Foto: dpa/Patrick Pleul
Mit Rotkohl und Klößen: die hierzulande klassische Form des Gänse-Essens.

Die Martins-Tradition gilt sogar als Ursprung für die Weihnachtsgans. In katholischen Gegenden wurde früher am 11. November dieses schwere Essen verspeist, weil danach die adventliche Fastenzeit beginnt, die am Heiligabend endet. Danach gibt es heute oft Gänsebraten.

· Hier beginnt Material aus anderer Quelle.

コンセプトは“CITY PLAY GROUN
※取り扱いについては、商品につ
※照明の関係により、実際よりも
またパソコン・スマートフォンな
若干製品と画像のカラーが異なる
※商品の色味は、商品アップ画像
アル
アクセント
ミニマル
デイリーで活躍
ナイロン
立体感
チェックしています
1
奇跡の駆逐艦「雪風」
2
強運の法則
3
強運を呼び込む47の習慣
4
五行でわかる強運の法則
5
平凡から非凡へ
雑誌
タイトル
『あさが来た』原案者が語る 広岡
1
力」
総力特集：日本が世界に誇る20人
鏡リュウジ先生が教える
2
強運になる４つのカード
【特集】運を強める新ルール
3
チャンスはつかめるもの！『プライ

Die bekannteste Gans in ganz Deutschland war Doretta, ein im Juni 2000 geborenes Tier, das als Weihnachtsbraten für den damaligen Kanzler Gerhard Schröder vorgesehen war, der sie aber verschonte – weil die neunjährige Tochter seiner damaligen Frau ihn darum gebeten hatte. Schröder folgte einer Tradition von US-Präsidenten, die Truthähne am Thanksgiving-Feiertag begnadigen. Doretta war übrigens ein Ganter und bekam später den Männernamen Schröder. Das Tier lebte bis 2009 in Berlin im Gehege eines Seniorenheimes.

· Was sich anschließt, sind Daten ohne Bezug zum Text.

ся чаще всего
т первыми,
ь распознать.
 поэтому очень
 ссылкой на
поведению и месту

Geschäftsführer Mirko Pabel erzählt, dass in seinem Betrieb etliche Gänse eigentlich als frische Ware jetzt um den Martinstag verkauft werden sollten. „Die werden aber nicht begnadigt, die werden geschlachtet und kommen in den Frost. In der Hoffnung, dass wir sie vor Weihnachten als Tiefkühlware verkaufen können.“

Die Schlachtungen beginnen im Juli, das Fleisch wird eingefroren und geht dann an den Groß- und Einzelhandel. In diesem Betrieb werden 60 Prozent des Fleisches auf Eis gelegt, 40 Prozent als Frischware verkauft.

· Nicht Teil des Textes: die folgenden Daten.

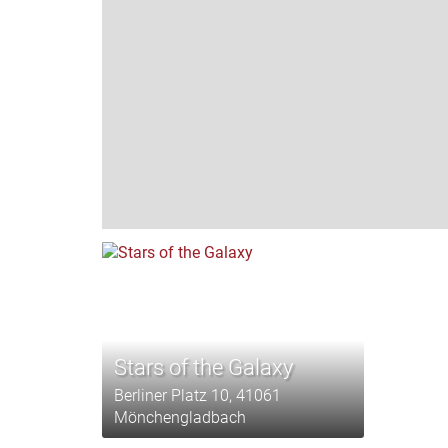
Stars of the Galaxy
Berliner Platz 10, 41061
Mönchengladbach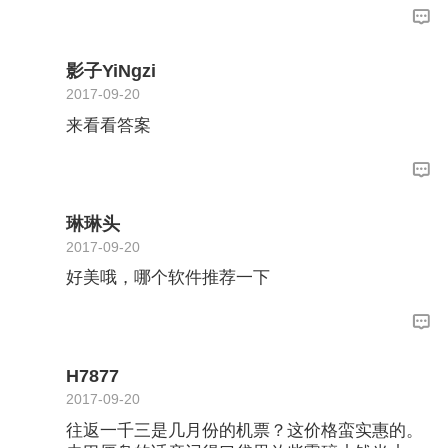
影子YiNgzi
2017-09-20
来看看答案
琳琳头
2017-09-20
好美哦，哪个软件推荐一下
H7877
2017-09-20
往返一千三是几月份的机票？这价格蛮实惠的。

Den November bezeichnet Geschäftsführer Pabel als durchwachsen. Es gab aus dem Großhandel durchaus Stornierungen von Martinsgänsen, wegen der Restaurantschließungen. „Der Lockdown ist wirtschaftlich eine Katastrophe“, sagt er. „Aber für uns ist die Hoffnung, dass sich das Geschäft verlagert.“ Die Gastronomie leide und er kenne Wirte, die gar nicht wieder öffnen werden. „Aber immerhin steigt im Handel auch der Absatz bei einigen ein wenig an, weil die Leute gezwungen sind, mehr zu Hause zu essen.“

Nun fürchtet die Branche, dass Bund und Länder die Corona-Beschränkungen in den Dezember verlängern und vielleicht sogar Weihnachtsfeiern ausfallen. „Das Weihnachtsgeschäft läuft so ab 1. Dezember an und die Gänse machen bis zu 80 Prozent des Umsatzes aus“, sagt Pabel. „Wenn der Lockdown bis Silvester verlängert wird, könnte das beachtliche Auswirkungen auf unser Geschäft haben, weil die Familien dann nicht zum gemeinsamen Festtagsbraten zusammenkommen.“

Am Mittwoch haben bundesweit viele Verbände der Landwirtschaft gegen die niedrigen Preise protestiert. Die Bauern forderten zum Beispiel 15 Cent mehr für jeden Liter Milch und 20 Cent pro Kilo Geflügelfleisch. „Denn die wirtschaftliche Lage ist angesichts deutlich steigender Kosten und niedriger Erlöse schlicht ruinös“, heißt es in einem gemeinsamen Forderungspapier.